Alex (left) and Dane Deevers were co-salutatorians for the 2022 Class at Wharton High.

Faced with choosing a last meal, Wharton High graduate Alex Deevers says he would pick gnocchi; his brother Dane says he’s going with mashed potatoes and a steak…or maybe a burger.

For a pump-you-up jam, Dane likes Kid Cudi and Travis Scott; Alex leans more towards Mac Miller and Kendrick Lamar.

And when asked what their favorite sports are, Alex is going swimming, and Dane is running track, although both admit to sharing a special affinity for lacrosse. 

So, as you can see, these identical twins are pretty similar, but not exact replicas of each other.

In the classroom, however, there was little difference between the two.

In fact, the twins pulled off a pretty rare feat in 2022 — finishing with the exact same grade point average of 9.12 and sharing salutatorian honors at Wharton.

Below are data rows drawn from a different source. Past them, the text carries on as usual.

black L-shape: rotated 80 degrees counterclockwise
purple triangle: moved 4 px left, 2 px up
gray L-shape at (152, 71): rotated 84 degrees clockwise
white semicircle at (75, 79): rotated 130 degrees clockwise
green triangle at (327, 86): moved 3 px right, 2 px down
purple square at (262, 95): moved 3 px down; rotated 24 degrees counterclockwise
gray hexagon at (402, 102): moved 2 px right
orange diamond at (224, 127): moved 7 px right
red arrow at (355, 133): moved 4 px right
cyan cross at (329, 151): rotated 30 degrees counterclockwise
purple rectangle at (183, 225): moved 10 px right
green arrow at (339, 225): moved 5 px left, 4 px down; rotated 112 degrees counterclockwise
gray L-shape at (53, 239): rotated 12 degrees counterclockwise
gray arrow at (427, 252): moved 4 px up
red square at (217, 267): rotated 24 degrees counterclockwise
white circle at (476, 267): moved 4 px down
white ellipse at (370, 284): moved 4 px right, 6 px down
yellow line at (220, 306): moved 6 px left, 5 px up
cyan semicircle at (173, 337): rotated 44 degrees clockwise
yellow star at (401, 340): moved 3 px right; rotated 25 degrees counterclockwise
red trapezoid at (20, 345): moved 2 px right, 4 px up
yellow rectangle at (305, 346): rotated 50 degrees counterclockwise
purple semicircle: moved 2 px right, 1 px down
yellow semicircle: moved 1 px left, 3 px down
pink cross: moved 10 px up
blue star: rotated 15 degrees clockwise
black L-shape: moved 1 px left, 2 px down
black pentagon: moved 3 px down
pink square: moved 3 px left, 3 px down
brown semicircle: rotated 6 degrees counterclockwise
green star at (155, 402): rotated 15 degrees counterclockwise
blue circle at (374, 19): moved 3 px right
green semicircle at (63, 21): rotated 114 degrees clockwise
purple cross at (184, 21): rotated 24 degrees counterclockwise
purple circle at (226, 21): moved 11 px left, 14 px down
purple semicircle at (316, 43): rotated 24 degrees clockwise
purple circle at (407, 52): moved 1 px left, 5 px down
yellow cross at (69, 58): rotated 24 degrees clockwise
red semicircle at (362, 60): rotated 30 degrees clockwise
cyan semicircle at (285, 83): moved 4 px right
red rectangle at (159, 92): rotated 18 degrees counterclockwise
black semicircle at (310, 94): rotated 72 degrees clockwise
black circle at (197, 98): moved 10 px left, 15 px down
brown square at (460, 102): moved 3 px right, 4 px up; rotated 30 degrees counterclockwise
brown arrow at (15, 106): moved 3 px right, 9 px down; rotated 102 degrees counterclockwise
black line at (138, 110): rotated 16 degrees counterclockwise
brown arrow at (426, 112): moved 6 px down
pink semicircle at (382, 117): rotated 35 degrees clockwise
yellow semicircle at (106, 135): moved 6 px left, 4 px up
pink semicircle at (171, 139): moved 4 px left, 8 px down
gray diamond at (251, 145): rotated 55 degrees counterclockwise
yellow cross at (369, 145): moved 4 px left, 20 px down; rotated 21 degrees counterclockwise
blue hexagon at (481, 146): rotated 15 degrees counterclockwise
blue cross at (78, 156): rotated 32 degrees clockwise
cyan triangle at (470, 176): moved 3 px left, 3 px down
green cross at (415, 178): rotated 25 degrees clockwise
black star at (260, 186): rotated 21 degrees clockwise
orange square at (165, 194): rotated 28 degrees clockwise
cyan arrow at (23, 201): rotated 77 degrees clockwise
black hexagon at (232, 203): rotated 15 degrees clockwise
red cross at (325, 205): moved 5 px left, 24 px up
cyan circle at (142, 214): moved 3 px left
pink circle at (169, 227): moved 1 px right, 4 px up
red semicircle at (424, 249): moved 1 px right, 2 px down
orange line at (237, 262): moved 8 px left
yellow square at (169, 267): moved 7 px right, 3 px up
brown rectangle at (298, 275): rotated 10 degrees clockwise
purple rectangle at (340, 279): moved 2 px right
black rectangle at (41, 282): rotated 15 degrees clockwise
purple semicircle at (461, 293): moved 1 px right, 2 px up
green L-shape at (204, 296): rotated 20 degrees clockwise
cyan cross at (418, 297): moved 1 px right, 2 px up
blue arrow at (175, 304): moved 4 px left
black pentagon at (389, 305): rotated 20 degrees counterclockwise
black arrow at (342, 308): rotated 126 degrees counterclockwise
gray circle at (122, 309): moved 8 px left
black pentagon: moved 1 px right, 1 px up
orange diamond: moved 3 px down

Believe it or not, the Deevers Duo didn’t take all the same classes or set out to finish with the exact same GPA. It just kind of happened out of necessity. 

“I think, at one point, we were competing,” Dane says.

However, before either brother could pull ahead in the race to be class valedictorian, they made a tough decision. The twins had so much going on outside the classroom, something had to give. Thoughts of realistically being valedictorian faded with each mile Dane ran in track and cross country, and with each lap Alex swam for the Wharton swimming team he captained and every shot they each took in lacrosse. 

Mix in their social calendar, and there was barely time to sleep. 

“Freshman year was kind of a competitive thing,” Alex says. “If he took more classes, I would take more classes. I didn’t want to be left out. If he did it, I’d do it, and we kept going and going to the point where we got to the point our junior year we might have to take our foot off the gas or we weren’t going to have any free time. We needed to find a balance.”

The Deevers found that balance, putting the scholar into scholar-athlete, while maintaining their busy social lives. And, they were still able to compete in school…well, kind of.

“You didn’t want to be the one that dropped off,” Alex says. “That wouldn’t have felt good.”

“But it probably would have felt great for the one who ended up in front,” jokes Dane.

Although they are twins, the brothers have each carved their own identities.

They are both headed to the University of Florida, where older brother Blake is currently in the dentistry program, and will live in the same dorm — but not as roommates.

Dane, who earned his single engine land private pilot’s license in his spare time — his childhood dream of being a military jet pilot did not die easily — wants to study engineering, while Alex wants to be a doctor.

Both credit their older brother and their mother, Stephanie Deevers, for helping guide them through their younger years, before they grew into the self-sufficient pair they are today.

“I’m really proud of both of them, they are going to do great,” says Stephanie Deevers, their mom. “They didn’t need any help. They did an amazing job.”

But, how did they do it, actually?

By making sacrifices and managing their time.

“It’s all about time efficiency,” Alex says matter-of-factly.

Sometimes, it meant skipping a track meet or a party to study for a big exam (and when you’re taking a heavy load of Advanced Placement and dual enrollment classes, they are all big exams). 

Mostly, it meant fitting in studying when you could, like taking advantage of an extra period at school to get some homework done because you knew when you got home late after lacrosse practice you’d be too tired.

“It could be extremely difficult,” Alex says. “Sometimes, you had to pick between certain assignments, or whether to go to a sporting event or study for an exam. You were forced to choose. You just had to spend a little extra time doing things that maybe you didn’t want to instead of something you wanted to do more.”

The twins agree that having your brother along for the ride definitely made those decisions easier.

“Having someone who is that close to you, who can understand you, is definitely a big help,” Alex says. “As long as you’re together, you don’t feel alone in doing anything. But at the same time, we do butt heads a lot.”

It was putting their heads together, however, that led to the Deevers brothers having etched their names in the annals of Wharton history.